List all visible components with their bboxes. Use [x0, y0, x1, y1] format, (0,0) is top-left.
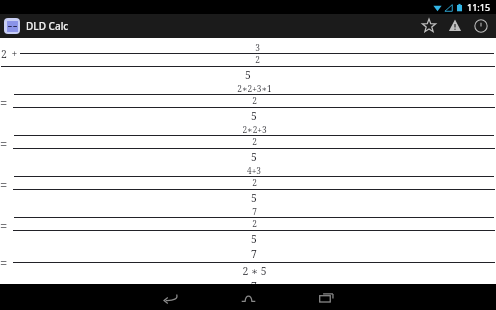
button[interactable]: Home	[220, 284, 276, 310]
staticText: 5	[251, 191, 257, 205]
button[interactable]: Back	[142, 284, 198, 310]
staticText: =	[0, 176, 8, 194]
staticText: 2	[255, 54, 260, 65]
button[interactable]: DLD Calc	[4, 18, 69, 34]
button[interactable]: Recent apps	[298, 284, 354, 310]
staticText: 7	[251, 279, 257, 284]
staticText: 3	[255, 42, 260, 53]
staticText: DLD Calc	[26, 19, 69, 33]
staticText: 11:15	[467, 1, 491, 13]
staticText: 2	[252, 218, 257, 229]
staticText: 2	[252, 136, 257, 147]
staticText: 2	[1, 47, 7, 61]
staticText: =	[0, 135, 8, 153]
button[interactable]: Favorite	[416, 14, 442, 38]
staticText: 5	[251, 232, 257, 246]
staticText: 2	[252, 177, 257, 188]
staticText: 7	[251, 247, 257, 261]
button[interactable]: Info	[468, 14, 494, 38]
staticText: 2 ∗ 5	[242, 264, 267, 278]
staticText: 5	[251, 150, 257, 164]
staticText: 4+3	[247, 165, 261, 176]
staticText: 5	[251, 109, 257, 123]
staticText: =	[0, 217, 8, 235]
staticText: 2∗2+3	[242, 124, 267, 135]
staticText: +	[7, 47, 19, 61]
staticText: =	[0, 254, 8, 272]
staticText: =	[0, 94, 8, 112]
staticText: 2∗2+3∗1	[237, 83, 272, 94]
button[interactable]: Warnings	[442, 14, 468, 38]
staticText: 5	[245, 68, 251, 82]
staticText: 2	[252, 95, 257, 106]
staticText: 7	[252, 206, 257, 217]
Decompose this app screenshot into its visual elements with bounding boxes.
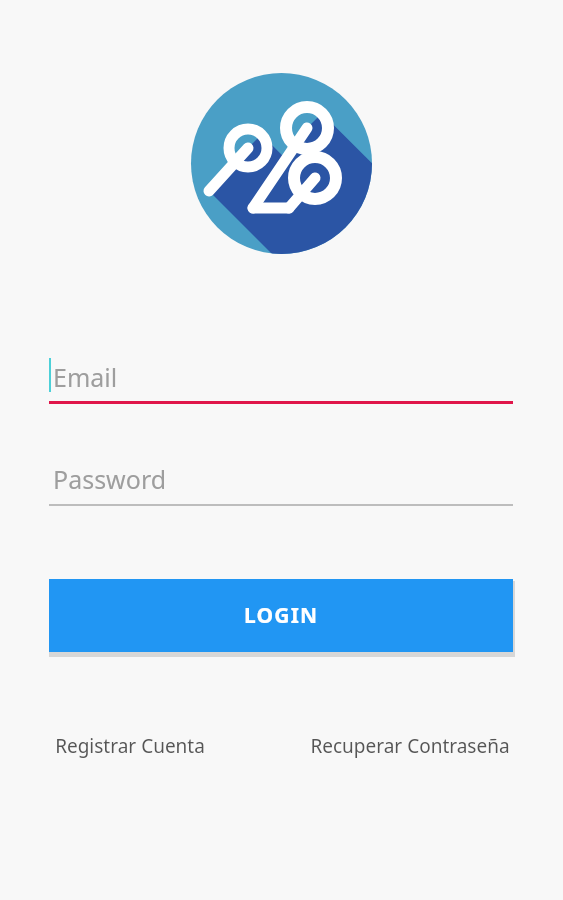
staticText: Registrar Cuenta [55,733,205,759]
button[interactable]: Password [49,454,513,506]
staticText: Email [53,360,118,394]
other: App logo [191,73,372,254]
staticText: Password [53,462,167,496]
button[interactable]: Recuperar Contraseña [290,724,530,768]
button[interactable]: Registrar Cuenta [40,724,220,768]
staticText: Recuperar Contraseña [310,733,510,759]
staticText: LOGIN [244,601,319,630]
button[interactable]: LOGIN [49,579,513,652]
button[interactable]: Email [49,352,513,404]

» **What to do**: Please output every record above exactly. Leave the pictures out.

» **Answer box**:
List all visible components with their bboxes. Use [x0, y0, x1, y1] format, (0,0) is top-left.
button[interactable]: Home	[220, 284, 276, 310]
staticText: 5	[251, 191, 257, 205]
button[interactable]: Back	[142, 284, 198, 310]
staticText: =	[0, 176, 8, 194]
staticText: 2	[255, 54, 260, 65]
button[interactable]: DLD Calc	[4, 18, 69, 34]
button[interactable]: Recent apps	[298, 284, 354, 310]
staticText: 7	[251, 279, 257, 284]
staticText: 3	[255, 42, 260, 53]
staticText: DLD Calc	[26, 19, 69, 33]
staticText: 11:15	[467, 1, 491, 13]
staticText: 2	[252, 218, 257, 229]
staticText: 2	[252, 136, 257, 147]
staticText: 2	[1, 47, 7, 61]
staticText: =	[0, 135, 8, 153]
button[interactable]: Favorite	[416, 14, 442, 38]
staticText: 5	[251, 232, 257, 246]
staticText: 2	[252, 177, 257, 188]
staticText: 7	[251, 247, 257, 261]
button[interactable]: Info	[468, 14, 494, 38]
staticText: 2 ∗ 5	[242, 264, 267, 278]
staticText: 5	[251, 150, 257, 164]
staticText: 4+3	[247, 165, 261, 176]
staticText: 5	[251, 109, 257, 123]
staticText: =	[0, 217, 8, 235]
staticText: 2∗2+3	[242, 124, 267, 135]
staticText: +	[7, 47, 19, 61]
staticText: =	[0, 254, 8, 272]
staticText: =	[0, 94, 8, 112]
staticText: 2∗2+3∗1	[237, 83, 272, 94]
button[interactable]: Warnings	[442, 14, 468, 38]
staticText: 5	[245, 68, 251, 82]
staticText: 2	[252, 95, 257, 106]
staticText: 7	[252, 206, 257, 217]
Decompose this app screenshot into its visual elements with bounding boxes.
staticText: Registrar Cuenta [55,733,205,759]
button[interactable]: Password [49,454,513,506]
staticText: Email [53,360,118,394]
other: App logo [191,73,372,254]
staticText: Password [53,462,167,496]
button[interactable]: Recuperar Contraseña [290,724,530,768]
button[interactable]: Registrar Cuenta [40,724,220,768]
staticText: Recuperar Contraseña [310,733,510,759]
staticText: LOGIN [244,601,319,630]
button[interactable]: LOGIN [49,579,513,652]
button[interactable]: Email [49,352,513,404]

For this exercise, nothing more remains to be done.